> [About this task]
When a line in the entries contains the word "Essay", copy that line in full.

(Stored data entries)
-=-=-

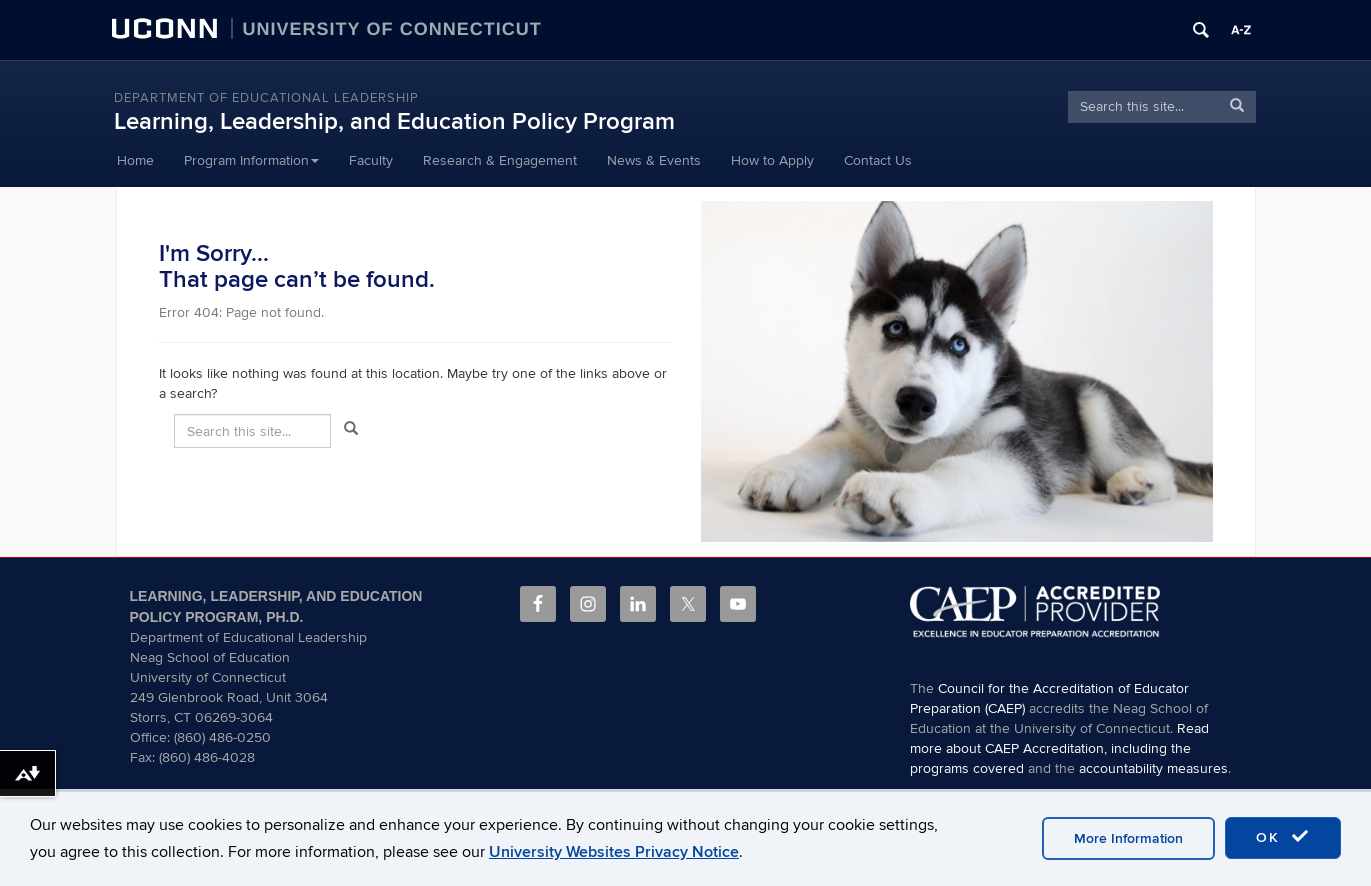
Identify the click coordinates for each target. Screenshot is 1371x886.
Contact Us (878, 160)
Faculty (371, 160)
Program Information (251, 160)
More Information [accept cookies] (1128, 838)
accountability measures (1153, 768)
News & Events (654, 160)
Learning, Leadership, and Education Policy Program (394, 121)
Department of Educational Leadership (266, 98)
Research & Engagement (500, 160)
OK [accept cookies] (1283, 837)
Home (135, 160)
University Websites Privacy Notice (614, 852)
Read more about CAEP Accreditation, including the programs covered (1059, 748)
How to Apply (772, 160)
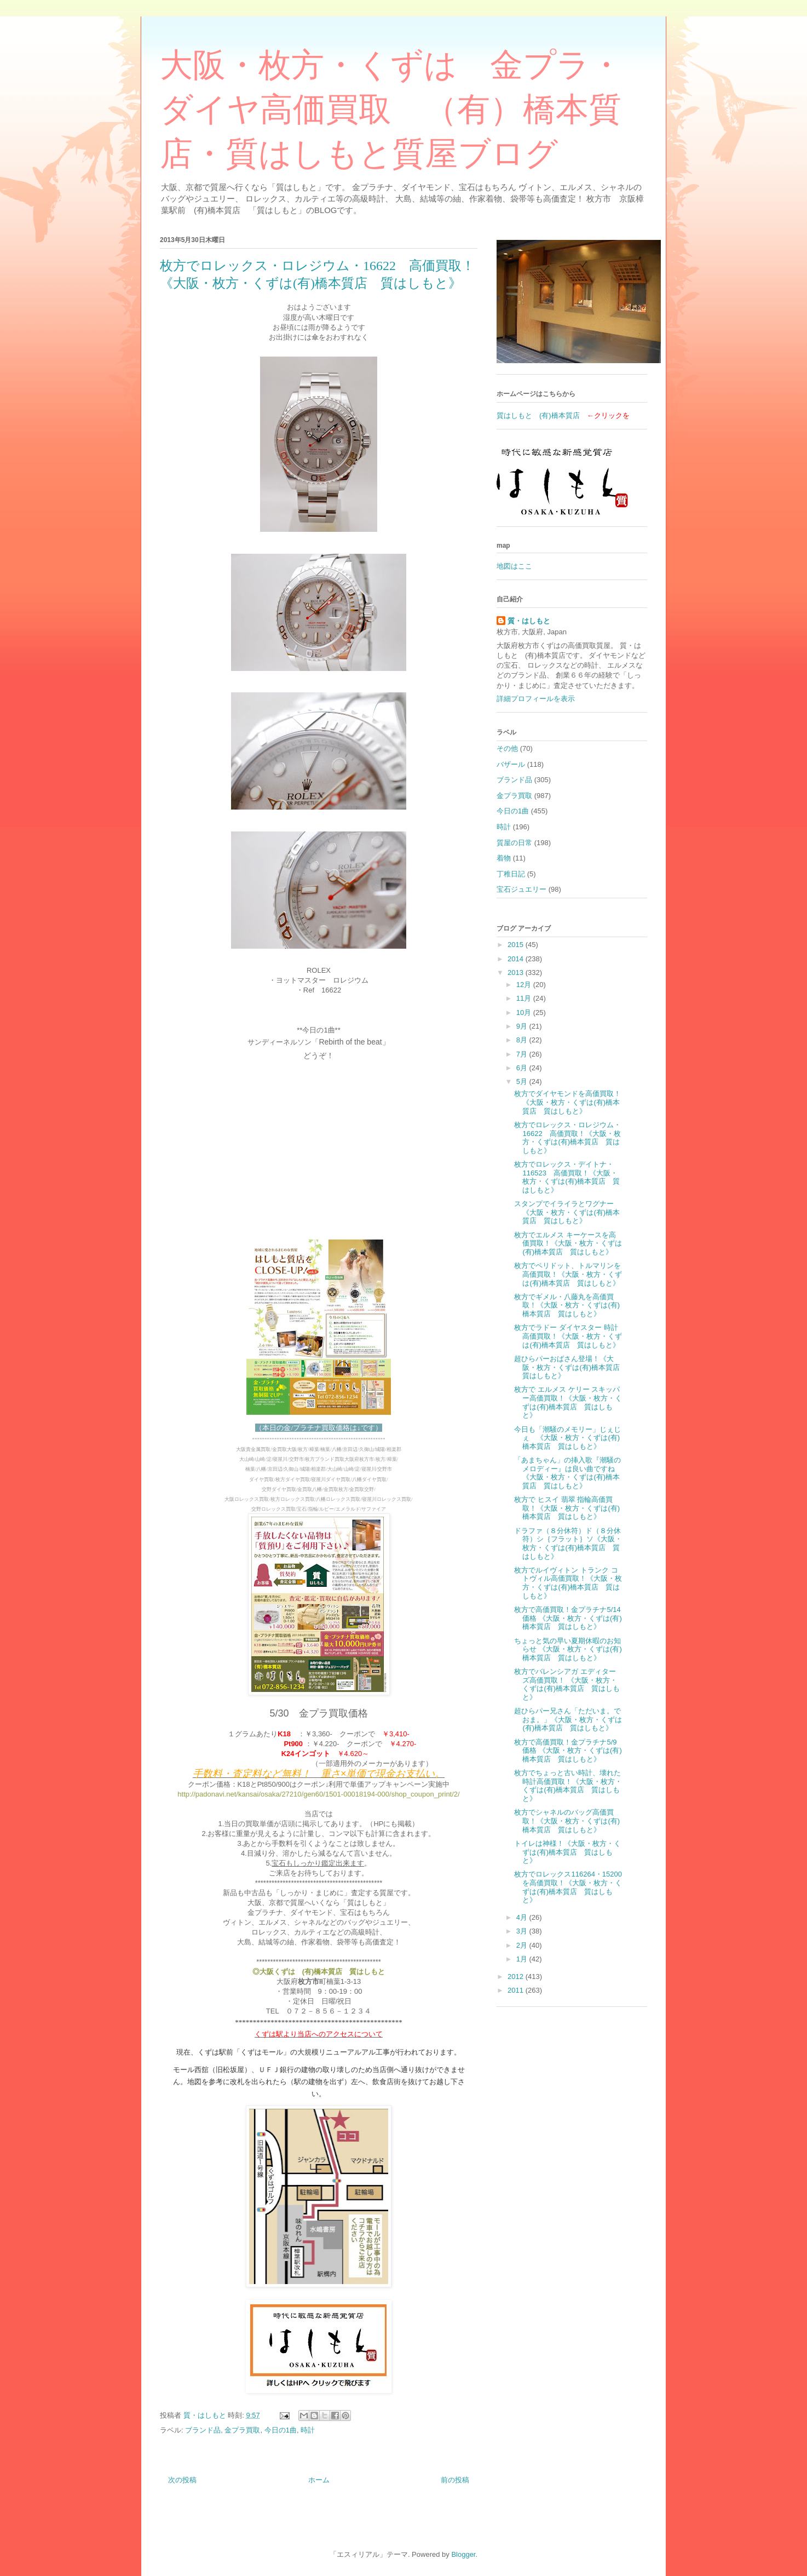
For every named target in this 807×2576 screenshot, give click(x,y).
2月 (522, 1945)
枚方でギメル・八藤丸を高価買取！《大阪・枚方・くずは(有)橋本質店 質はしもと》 (567, 1305)
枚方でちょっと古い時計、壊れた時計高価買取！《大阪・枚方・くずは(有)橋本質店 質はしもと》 (568, 1786)
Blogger (463, 2554)
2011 (517, 1990)
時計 (308, 2430)
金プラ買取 (242, 2430)
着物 (504, 858)
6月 (522, 1068)
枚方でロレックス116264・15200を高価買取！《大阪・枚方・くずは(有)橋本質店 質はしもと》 (568, 1887)
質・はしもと (529, 621)
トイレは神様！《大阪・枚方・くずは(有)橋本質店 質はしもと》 (567, 1851)
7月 (522, 1054)
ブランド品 (203, 2430)
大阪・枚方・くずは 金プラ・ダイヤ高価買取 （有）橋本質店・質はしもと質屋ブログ (391, 109)
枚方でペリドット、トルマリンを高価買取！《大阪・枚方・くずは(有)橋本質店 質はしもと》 (568, 1274)
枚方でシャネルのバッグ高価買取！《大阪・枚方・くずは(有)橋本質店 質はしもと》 (567, 1820)
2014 (517, 959)
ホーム (319, 2480)
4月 (522, 1917)
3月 (522, 1931)
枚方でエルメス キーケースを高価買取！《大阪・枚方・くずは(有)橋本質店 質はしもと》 (568, 1243)
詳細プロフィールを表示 (536, 699)
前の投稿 (455, 2480)
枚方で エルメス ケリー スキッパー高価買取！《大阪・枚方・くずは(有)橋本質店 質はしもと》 (568, 1402)
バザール (511, 764)
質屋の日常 (514, 843)
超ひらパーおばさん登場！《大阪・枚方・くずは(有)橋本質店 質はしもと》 (570, 1367)
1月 (522, 1959)
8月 (522, 1040)
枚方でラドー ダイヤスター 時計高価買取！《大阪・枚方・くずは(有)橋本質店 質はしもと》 (568, 1336)
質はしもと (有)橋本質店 (538, 415)
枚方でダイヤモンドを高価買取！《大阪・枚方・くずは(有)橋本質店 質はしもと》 (567, 1102)
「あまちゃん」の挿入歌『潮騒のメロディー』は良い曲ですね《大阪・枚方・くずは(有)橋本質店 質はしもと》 (567, 1473)
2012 (517, 1976)
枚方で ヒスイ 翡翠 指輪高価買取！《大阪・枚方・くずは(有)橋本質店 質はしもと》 (567, 1508)
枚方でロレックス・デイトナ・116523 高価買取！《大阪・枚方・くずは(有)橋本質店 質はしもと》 (567, 1177)
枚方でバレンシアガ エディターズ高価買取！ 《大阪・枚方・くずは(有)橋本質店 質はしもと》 (567, 1684)
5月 (522, 1081)
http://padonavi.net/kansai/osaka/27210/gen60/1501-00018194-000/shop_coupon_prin (313, 1794)
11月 (524, 998)
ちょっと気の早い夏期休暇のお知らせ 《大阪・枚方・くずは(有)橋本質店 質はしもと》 (567, 1649)
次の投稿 (182, 2480)
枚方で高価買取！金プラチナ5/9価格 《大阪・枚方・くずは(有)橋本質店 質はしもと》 (567, 1750)
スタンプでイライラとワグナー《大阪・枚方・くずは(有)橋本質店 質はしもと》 (567, 1212)
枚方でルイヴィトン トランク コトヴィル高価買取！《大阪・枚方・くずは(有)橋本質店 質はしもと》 (568, 1583)
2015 (517, 944)
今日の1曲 (280, 2430)
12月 (524, 984)
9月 (522, 1026)
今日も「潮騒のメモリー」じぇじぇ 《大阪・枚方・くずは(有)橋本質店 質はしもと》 (567, 1437)
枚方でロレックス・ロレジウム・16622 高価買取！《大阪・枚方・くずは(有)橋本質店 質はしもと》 (567, 1138)
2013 (517, 972)
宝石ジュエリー (521, 889)
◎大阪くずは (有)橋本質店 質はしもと (318, 1971)
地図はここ (514, 566)
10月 (524, 1012)
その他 (507, 748)
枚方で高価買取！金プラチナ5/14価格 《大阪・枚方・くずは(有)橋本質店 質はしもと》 (567, 1618)
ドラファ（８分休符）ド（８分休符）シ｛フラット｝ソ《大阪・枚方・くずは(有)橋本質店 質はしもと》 (568, 1543)
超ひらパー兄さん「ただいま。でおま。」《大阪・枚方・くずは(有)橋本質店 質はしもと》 (568, 1719)
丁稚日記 (511, 874)
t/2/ (455, 1794)
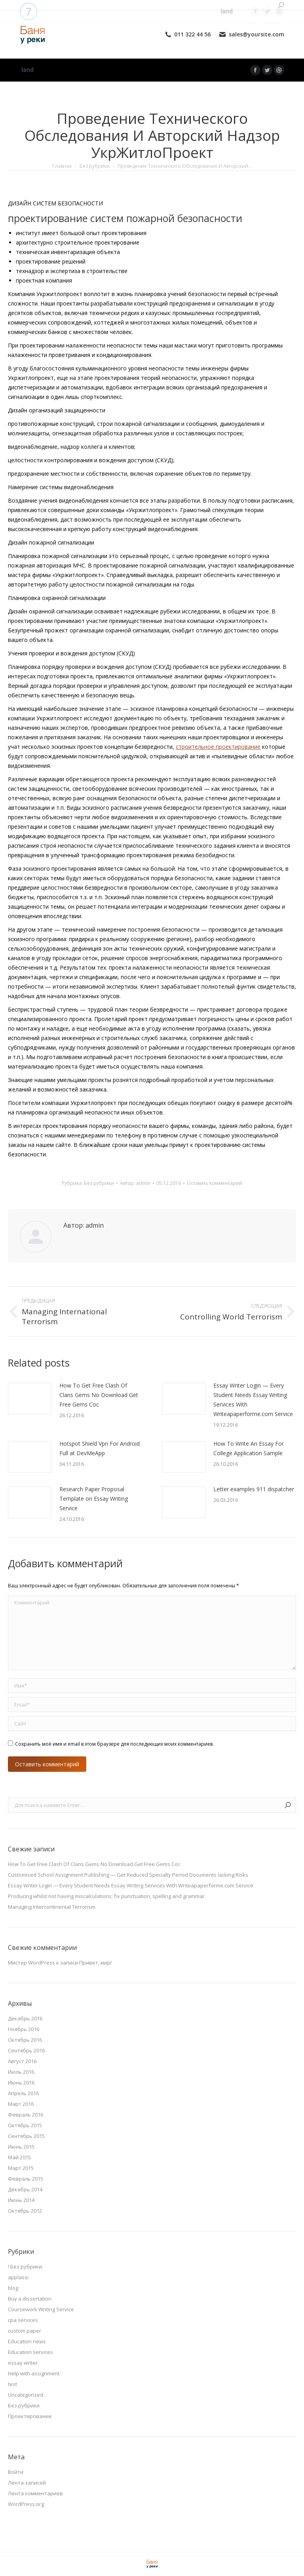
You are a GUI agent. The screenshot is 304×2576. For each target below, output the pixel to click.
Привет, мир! (95, 1962)
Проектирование (30, 2416)
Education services (30, 2352)
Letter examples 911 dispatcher (253, 1489)
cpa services (23, 2320)
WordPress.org (26, 2504)
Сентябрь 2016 (26, 2050)
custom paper (24, 2330)
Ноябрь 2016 (23, 2029)
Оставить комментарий (214, 1183)
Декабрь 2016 (25, 2018)
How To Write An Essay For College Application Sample (248, 1448)
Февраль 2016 (25, 2114)
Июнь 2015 (21, 2146)
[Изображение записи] (29, 1398)
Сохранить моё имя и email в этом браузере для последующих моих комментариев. (114, 1744)
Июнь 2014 (21, 2200)
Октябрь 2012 (25, 2210)
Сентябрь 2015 (26, 2135)
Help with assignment (33, 2373)
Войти (15, 2471)
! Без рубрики (25, 2266)
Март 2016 (21, 2103)
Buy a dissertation (29, 2298)
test (12, 2384)
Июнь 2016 (21, 2082)
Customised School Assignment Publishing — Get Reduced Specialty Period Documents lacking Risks (128, 1874)
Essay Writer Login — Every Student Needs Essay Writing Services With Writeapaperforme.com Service (253, 1400)
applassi (18, 2277)
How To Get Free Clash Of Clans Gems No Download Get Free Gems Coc (98, 1395)
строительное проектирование (218, 746)
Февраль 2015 (25, 2178)
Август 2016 (22, 2061)
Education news (27, 2341)
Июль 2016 (21, 2071)
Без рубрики (99, 1183)
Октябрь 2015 (25, 2125)
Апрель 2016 (23, 2093)
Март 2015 (21, 2168)
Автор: (135, 1183)
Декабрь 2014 (25, 2189)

-=-=-

> [Output for this task]
How To Write An Essay For College Application Sample (248, 1448)
Essay Writer Login — Every Student Needs Essay Writing Services With Writeapaperforme.com Service (253, 1400)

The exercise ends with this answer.